Question

$\int \frac{1}{4{\sin }^{2}x+9{\cos }^{2}x}dx$ will be equal to -

• A. $\frac{1}{3}{\tan }^{-1}\left(\frac{2\tan \left(x\right)}{3}\right)+C$
• B. $\frac{1}{6}{\tan }^{-1}\left(\frac{2\tan \left(x\right)}{3}\right)+C$
• C. $\frac{1}{6}{\tan }^{-1}\left(\frac{2\tan \left(x\right)}{6}\right)+C$
• D. $\frac{1}{6}{\tan }^{-1}\left(\frac{2\tan \left(x\right)}{5}\right)+C$

Answer 1

The correct option is B $\frac{1}{6}{\tan }^{-1}\left(\frac{2\tan \left(x\right)}{3}\right)+C$

In solving the integration problem it is important to see the form in which integrand is.

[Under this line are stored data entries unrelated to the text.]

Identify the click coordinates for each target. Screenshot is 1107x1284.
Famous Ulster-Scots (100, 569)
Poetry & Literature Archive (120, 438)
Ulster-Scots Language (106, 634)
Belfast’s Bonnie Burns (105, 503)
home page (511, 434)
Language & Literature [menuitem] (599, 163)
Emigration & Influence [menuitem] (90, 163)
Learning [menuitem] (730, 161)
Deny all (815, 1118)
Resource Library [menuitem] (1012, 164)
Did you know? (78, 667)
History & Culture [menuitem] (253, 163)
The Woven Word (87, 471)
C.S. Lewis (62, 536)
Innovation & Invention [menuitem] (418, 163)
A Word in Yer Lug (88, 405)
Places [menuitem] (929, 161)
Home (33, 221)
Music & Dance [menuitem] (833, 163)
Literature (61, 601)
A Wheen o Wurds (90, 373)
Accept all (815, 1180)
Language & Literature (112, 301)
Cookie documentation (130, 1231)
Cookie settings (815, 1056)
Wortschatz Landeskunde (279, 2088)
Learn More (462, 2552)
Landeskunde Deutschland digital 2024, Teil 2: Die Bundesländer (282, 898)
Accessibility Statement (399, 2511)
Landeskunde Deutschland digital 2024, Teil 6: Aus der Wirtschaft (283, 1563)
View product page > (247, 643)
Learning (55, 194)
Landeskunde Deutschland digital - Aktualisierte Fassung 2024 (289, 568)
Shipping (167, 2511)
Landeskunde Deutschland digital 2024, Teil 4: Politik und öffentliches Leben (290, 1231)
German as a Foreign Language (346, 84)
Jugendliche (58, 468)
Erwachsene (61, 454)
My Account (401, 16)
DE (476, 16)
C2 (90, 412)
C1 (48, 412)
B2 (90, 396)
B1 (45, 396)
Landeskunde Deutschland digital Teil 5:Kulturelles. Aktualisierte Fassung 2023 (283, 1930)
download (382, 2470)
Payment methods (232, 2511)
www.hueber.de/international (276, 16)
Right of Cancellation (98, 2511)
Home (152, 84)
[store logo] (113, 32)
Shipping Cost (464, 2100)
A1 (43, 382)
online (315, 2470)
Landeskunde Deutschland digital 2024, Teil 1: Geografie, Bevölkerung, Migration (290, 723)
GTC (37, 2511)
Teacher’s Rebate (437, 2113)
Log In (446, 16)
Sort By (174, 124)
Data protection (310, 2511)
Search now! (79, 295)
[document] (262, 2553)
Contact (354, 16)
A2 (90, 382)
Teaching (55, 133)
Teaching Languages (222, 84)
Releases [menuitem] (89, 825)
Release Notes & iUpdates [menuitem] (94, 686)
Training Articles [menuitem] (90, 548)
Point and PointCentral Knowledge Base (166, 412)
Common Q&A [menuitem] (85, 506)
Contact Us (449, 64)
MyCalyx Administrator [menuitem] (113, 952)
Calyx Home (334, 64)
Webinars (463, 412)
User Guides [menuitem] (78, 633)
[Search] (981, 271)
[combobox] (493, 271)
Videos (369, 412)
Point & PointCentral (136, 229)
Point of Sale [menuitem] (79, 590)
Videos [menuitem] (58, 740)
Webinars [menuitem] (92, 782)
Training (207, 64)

Here, the given integrand is in $\frac{1}{a{\cos }^{2}x+b{\sin }^{2}x}$.
To solve such integrals we need to multiply numerator as well as denominator of the integrand by ${\sec }^{2}x$.
Let’s do that and see what we get.
$\int \frac{{\sec }^{2}xdx}{4{\tan }^{2}x+9}$
Now, we know how to solve this. We have already solved these forms.
Here, if we put tan(x) = t the numerator ${\sec }^2\left(x\right)dx$ will become dt, as ${\sec }^2\left(x\right)$ is the derivative of tan(x). And we’ll be left with a quadratic equation in the denominator which we can solve.
Let’s substitute tan(x) = t
So, ${\sec }^2\left(x\right)dx=dt$
And the given integral would be like
$\int \frac{1}{4t^2+9dt}$
$\Rightarrow \frac{1}{4}\int \frac{1}{t^2+\frac{9}{4}}dt$
$\Rightarrow \frac{1}{4}\int \frac{1}{t^2+{\left(\frac{3}{2}\right)}^2}dt$
We can see that this is of the form $\int \frac{1}{x^2+a^2}dx$
So, we’ll use the corresponding formula which is
$\int \frac{1}{x^2+a^2}dx=\frac{1}{a}{\tan }^{-1}\left(\frac{x}{a}\right)+C$
So,we get $\frac{1}{6}{\tan }^{-1}\left(\frac{2t}{3}\right)+C$
Let’s substitute value of "t" which is tan(x).
So, the final answer would be$=\frac{1}{6}{\tan }^{-1}\left(\frac{2\tan \left(x\right)}{3}\right)+C$